— Data to examine —

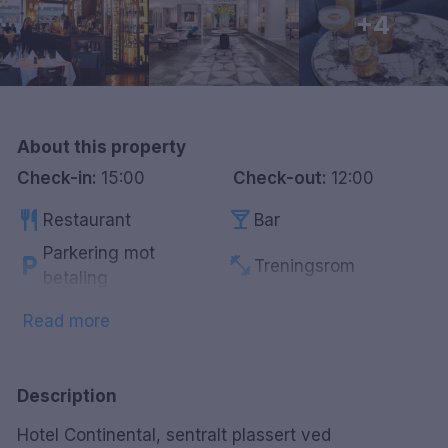
+4
Göteborg
Hele Danmark
Done
About this property
Check-in:
15:00
Check-out:
12:00
restaurant
local_bar
Restaurant
Bar
Parkering mot
local_parking
fitness_center
Treningsrom
betaling
accessible
wine_bar
HC-vennlig
Minibar
Read more
Gratis badekåper og
wifi
checkroom
Gratis WiFi
tøfler
Description
Hotel Continental, sentralt plassert ved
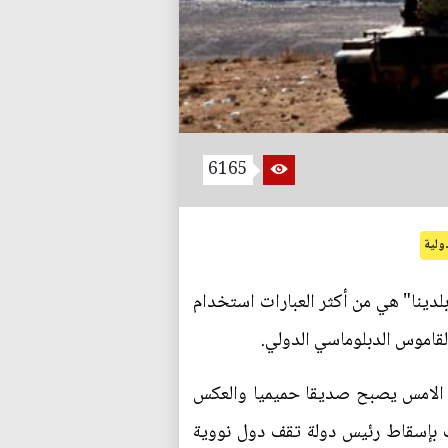
6165
ولية
بلدينا" هي من أكثر العبارات استخدام
لقاموس الدبلوماسي الدولي.
و الامس يصبح صديقا حميميا والعكس
 بإسقاط رئيس دولة تقف دول نووية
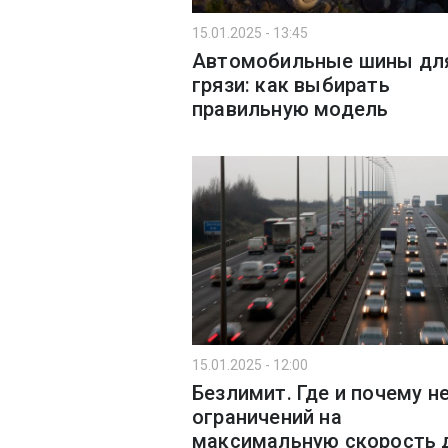
15.01.2025 - 13:45
Автомобильные шины дл
грязи: как выбирать
правильную модель
15.01.2025 - 12:00
Безлимит. Где и почему н
ограничений на
максимальную скорость 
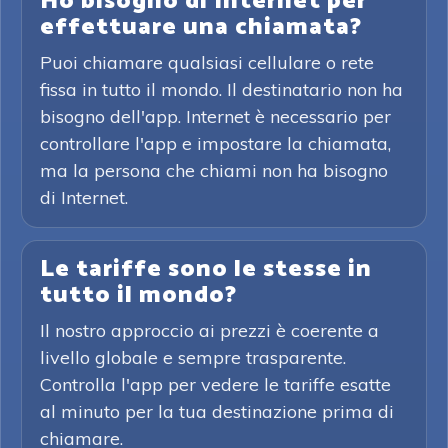
Ho bisogno di Internet per
effettuare una chiamata?
Puoi chiamare qualsiasi cellulare o rete
fissa in tutto il mondo. Il destinatario non ha
bisogno dell'app. Internet è necessario per
controllare l'app e impostare la chiamata,
ma la persona che chiami non ha bisogno
di Internet.
Le tariffe sono le stesse in
tutto il mondo?
Il nostro approccio ai prezzi è coerente a
livello globale e sempre trasparente.
Controlla l'app per vedere le tariffe esatte
al minuto per la tua destinazione prima di
chiamare.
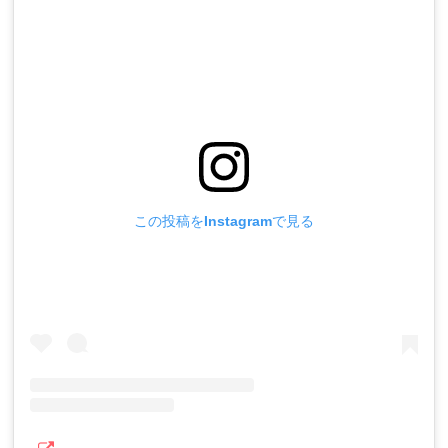
この投稿をInstagramで見る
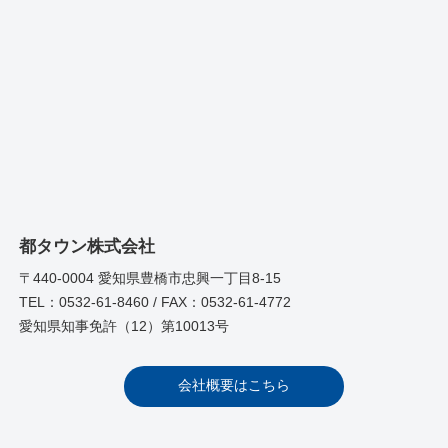
都タウン株式会社
〒440-0004 愛知県豊橋市忠興一丁目8-15
TEL：0532-61-8460 / FAX：0532-61-4772
愛知県知事免許（12）第10013号
会社概要はこちら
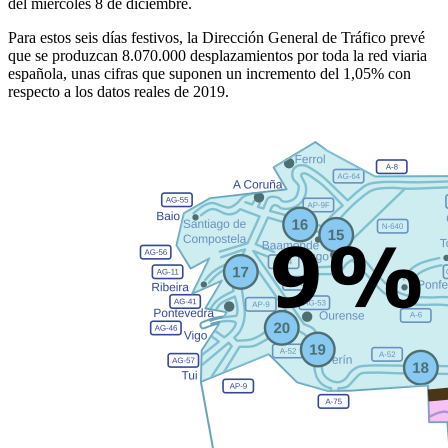
del miércoles 8 de diciembre.
Para estos seis días festivos, la Dirección General de Tráfico prevé
que se produzcan 8.070.000 desplazamientos por toda la red viaria
española, unas cifras que suponen un incremento del 1,05% con
respecto a los datos reales de 2019.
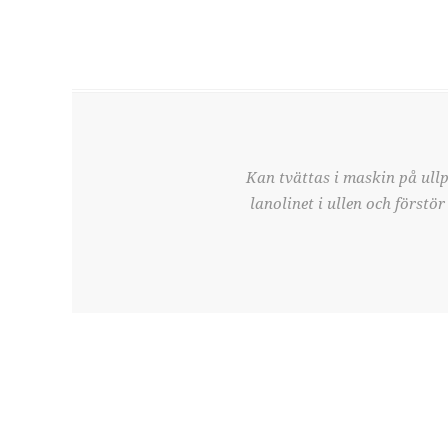
Kan tvättas i maskin på ull
lanolinet i ullen och förstö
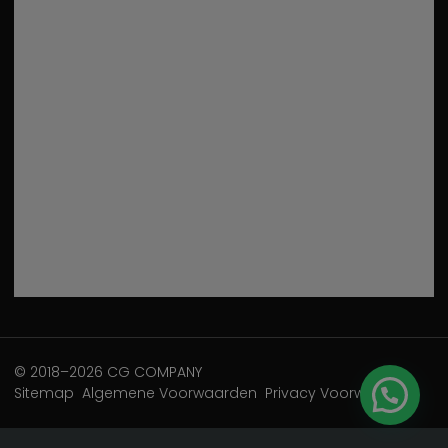
© 2018–2026 CG COMPANY
Sitemap
Algemene Voorwaarden
Privacy Voorwaarden
-------------------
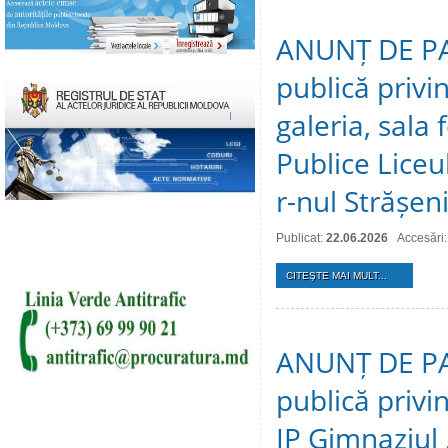
ANUNȚ DE PAR
publică privi
galeria, sala f
Publice Liceul
r-nul Strășeni
Publicat:
22.06.2026
Accesări
CITEŞTE MAI MULT...
ANUNȚ DE PAR
publică privin
IP Gimnaziul ,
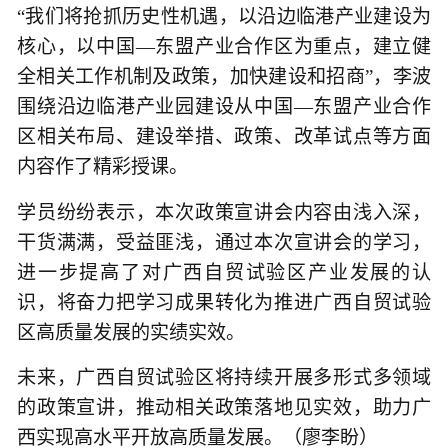
“我们将抢抓历史性机遇，以沿边临港产业建设为
核心，以中国—东盟产业合作区为重点，建立健
全相关工作机制及政策，加快建设和招商”，李波
围绕沿边临港产业园建设从中国—东盟产业合作
区相关布局、建设举措、政策、改革试点等方面
内容作了精彩授课。
学员纷纷表示，本次政策宣讲会内容由浅入深，
干货满满，受益匪浅，通过本次宣讲会的学习，
进一步提高了对广西自贸试验区产业发展的认
识，将奋力把学习成果转化为推进广西自贸试验
区高质量发展的实绩实效。
未来，广西自贸试验区将持续开展多形式多领域
的政策宣讲，推动相关政策落地见实效，助力广
西实现高水平开放高质量发展。（廖李盼）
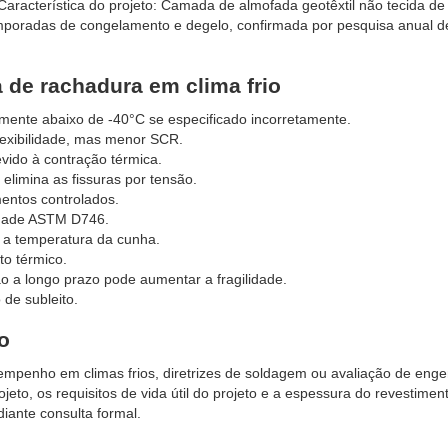
terística do projeto: Camada de almofada geotêxtil não tecida de
poradas de congelamento e degelo, confirmada por pesquisa anual d
de rachadura em clima frio
ente abaixo de -40°C se especificado incorretamente.
lexibilidade, mas menor SCR.
vido à contração térmica.
elimina as fissuras por tensão.
entos controlados.
lidade ASTM D746.
 a temperatura da cunha.
o térmico.
o a longo prazo pode aumentar a fragilidade.
de subleito.
o
empenho em climas frios, diretrizes de soldagem ou avaliação de enge
ojeto, os requisitos de vida útil do projeto e a espessura do revestimen
iante consulta formal.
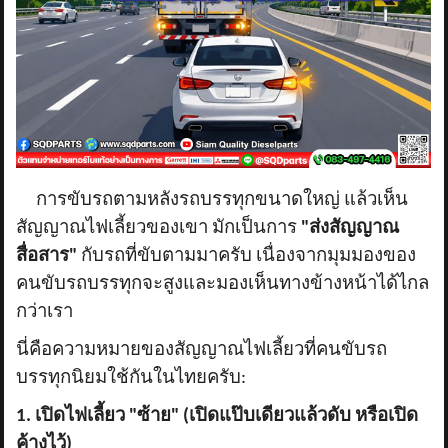
ข่าวสาร
รีวิวลูกค้า
รีวิวลูกค้า2
RETURN AND REFUND POLICY
การขับรถตามหลังรถบรรทุกขนาดใหญ่ แล้วเห็น
สัญญาณไฟเลี้ยวของเขา มักเป็นการ
"ส่งสัญญาณ
สื่อสาร"
กับรถที่ขับตามมาครับ เนื่องจากมุมมองของ
คนขับรถบรรทุกจะสูงและมองเห็นทางข้างหน้าได้ไกล
กว่าเรา
นี่คือความหมายของสัญญาณไฟเลี้ยวที่คนขับรถ
บรรทุกนิยมใช้กันในไทยครับ:
1. เปิดไฟเลี้ยว "ซ้าย" (เปิดแป๊บเดียวแล้วดับ หรือเปิด
ค้างไว้)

— Exercise goal —
Going through the material above, work out how many lines contain the string "projeto" and give only that figure.

— Answer section —
2